ASSIGNMENT: The response should consist solely of the line containing "новорожденных" and the lines after it through the end of the listing below, repeated exactly.

THE DATA Block Start

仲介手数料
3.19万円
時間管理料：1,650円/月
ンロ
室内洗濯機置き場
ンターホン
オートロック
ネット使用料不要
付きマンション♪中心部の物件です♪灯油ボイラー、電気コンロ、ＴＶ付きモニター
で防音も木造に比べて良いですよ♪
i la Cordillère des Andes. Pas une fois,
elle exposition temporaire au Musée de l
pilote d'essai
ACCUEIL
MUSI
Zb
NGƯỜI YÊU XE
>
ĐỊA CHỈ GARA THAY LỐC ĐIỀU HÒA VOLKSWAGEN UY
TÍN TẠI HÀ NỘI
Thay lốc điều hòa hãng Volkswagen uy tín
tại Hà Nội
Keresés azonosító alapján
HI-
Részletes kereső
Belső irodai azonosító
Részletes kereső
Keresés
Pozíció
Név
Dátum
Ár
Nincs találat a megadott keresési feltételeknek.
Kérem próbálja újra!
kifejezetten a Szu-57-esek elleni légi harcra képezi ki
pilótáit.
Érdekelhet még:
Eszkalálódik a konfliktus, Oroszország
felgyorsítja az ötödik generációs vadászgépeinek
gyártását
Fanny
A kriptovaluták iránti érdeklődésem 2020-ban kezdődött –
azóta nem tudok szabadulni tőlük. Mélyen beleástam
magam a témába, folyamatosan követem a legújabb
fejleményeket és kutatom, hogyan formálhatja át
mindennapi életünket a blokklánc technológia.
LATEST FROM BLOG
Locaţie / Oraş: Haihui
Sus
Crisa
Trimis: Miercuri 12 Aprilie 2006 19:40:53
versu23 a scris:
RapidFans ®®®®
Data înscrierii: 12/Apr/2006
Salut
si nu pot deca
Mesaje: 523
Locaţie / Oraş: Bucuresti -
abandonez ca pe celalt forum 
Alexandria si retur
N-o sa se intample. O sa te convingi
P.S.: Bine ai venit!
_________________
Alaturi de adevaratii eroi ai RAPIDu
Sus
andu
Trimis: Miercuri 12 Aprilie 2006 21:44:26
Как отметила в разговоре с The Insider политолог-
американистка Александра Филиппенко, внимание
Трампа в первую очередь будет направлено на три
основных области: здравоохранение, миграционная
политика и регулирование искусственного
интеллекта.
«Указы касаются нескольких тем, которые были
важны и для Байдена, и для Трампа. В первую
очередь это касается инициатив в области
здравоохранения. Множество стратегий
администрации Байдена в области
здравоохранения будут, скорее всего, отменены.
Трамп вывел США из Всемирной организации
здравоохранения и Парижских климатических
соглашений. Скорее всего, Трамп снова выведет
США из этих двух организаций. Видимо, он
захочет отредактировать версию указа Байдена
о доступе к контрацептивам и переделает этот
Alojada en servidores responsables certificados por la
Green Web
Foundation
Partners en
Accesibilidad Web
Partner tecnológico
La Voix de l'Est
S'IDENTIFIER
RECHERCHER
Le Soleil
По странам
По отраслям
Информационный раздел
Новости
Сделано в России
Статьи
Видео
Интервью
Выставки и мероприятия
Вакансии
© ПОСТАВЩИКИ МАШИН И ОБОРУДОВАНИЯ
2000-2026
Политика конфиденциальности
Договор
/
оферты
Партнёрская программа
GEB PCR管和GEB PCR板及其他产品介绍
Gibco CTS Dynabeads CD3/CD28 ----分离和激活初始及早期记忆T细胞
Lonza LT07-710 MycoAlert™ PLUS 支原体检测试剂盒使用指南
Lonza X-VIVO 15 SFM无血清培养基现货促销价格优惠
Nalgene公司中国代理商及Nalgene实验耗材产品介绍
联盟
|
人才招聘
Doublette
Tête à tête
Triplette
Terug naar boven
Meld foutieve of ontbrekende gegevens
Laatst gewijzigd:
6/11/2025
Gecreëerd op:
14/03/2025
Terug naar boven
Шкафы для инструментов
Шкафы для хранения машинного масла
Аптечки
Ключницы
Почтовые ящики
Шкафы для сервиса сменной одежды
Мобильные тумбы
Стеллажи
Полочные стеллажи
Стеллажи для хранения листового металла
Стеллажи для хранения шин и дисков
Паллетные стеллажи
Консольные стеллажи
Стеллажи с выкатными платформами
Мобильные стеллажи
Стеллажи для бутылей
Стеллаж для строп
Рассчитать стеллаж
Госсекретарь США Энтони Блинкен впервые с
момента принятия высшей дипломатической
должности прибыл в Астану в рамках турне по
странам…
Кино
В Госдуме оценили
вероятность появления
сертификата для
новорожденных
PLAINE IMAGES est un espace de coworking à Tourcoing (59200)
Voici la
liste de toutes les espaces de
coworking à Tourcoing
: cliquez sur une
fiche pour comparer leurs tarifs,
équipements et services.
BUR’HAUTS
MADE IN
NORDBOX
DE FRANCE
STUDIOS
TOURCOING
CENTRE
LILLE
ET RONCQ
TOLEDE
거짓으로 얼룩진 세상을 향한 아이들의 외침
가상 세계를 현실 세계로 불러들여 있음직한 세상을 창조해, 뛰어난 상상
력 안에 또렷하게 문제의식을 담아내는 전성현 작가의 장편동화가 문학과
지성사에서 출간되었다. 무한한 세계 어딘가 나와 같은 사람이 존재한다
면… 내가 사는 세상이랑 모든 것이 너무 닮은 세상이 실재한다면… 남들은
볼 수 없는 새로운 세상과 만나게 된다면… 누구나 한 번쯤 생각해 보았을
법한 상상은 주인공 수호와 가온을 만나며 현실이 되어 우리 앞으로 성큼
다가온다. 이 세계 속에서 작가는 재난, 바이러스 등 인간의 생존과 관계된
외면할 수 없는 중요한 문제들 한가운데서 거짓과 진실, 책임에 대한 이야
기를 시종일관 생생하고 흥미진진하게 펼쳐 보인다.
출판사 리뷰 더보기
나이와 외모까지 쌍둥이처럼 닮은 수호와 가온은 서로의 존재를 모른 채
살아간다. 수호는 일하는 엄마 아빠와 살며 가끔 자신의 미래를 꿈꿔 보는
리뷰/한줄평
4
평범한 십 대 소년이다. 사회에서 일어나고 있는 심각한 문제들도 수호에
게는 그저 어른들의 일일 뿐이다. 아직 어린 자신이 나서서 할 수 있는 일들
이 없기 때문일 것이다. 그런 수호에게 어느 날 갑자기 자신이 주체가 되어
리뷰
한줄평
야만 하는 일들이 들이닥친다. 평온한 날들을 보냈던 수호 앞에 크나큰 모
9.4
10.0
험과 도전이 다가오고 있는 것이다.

THE DATA Block End

OUTPUT OF THE TASK:
новорожденных
PLAINE IMAGES est un espace de coworking à Tourcoing (59200)
Voici la
liste de toutes les espaces de
coworking à Tourcoing
: cliquez sur une
fiche pour comparer leurs tarifs,
équipements et services.
BUR’HAUTS
MADE IN
NORDBOX
DE FRANCE
STUDIOS
TOURCOING
CENTRE
LILLE
ET RONCQ
TOLEDE
거짓으로 얼룩진 세상을 향한 아이들의 외침
가상 세계를 현실 세계로 불러들여 있음직한 세상을 창조해, 뛰어난 상상
력 안에 또렷하게 문제의식을 담아내는 전성현 작가의 장편동화가 문학과
지성사에서 출간되었다. 무한한 세계 어딘가 나와 같은 사람이 존재한다
면… 내가 사는 세상이랑 모든 것이 너무 닮은 세상이 실재한다면… 남들은
볼 수 없는 새로운 세상과 만나게 된다면… 누구나 한 번쯤 생각해 보았을
법한 상상은 주인공 수호와 가온을 만나며 현실이 되어 우리 앞으로 성큼
다가온다. 이 세계 속에서 작가는 재난, 바이러스 등 인간의 생존과 관계된
외면할 수 없는 중요한 문제들 한가운데서 거짓과 진실, 책임에 대한 이야
기를 시종일관 생생하고 흥미진진하게 펼쳐 보인다.
출판사 리뷰 더보기
나이와 외모까지 쌍둥이처럼 닮은 수호와 가온은 서로의 존재를 모른 채
살아간다. 수호는 일하는 엄마 아빠와 살며 가끔 자신의 미래를 꿈꿔 보는
리뷰/한줄평
4
평범한 십 대 소년이다. 사회에서 일어나고 있는 심각한 문제들도 수호에
게는 그저 어른들의 일일 뿐이다. 아직 어린 자신이 나서서 할 수 있는 일들
이 없기 때문일 것이다. 그런 수호에게 어느 날 갑자기 자신이 주체가 되어
리뷰
한줄평
야만 하는 일들이 들이닥친다. 평온한 날들을 보냈던 수호 앞에 크나큰 모
9.4
10.0
험과 도전이 다가오고 있는 것이다.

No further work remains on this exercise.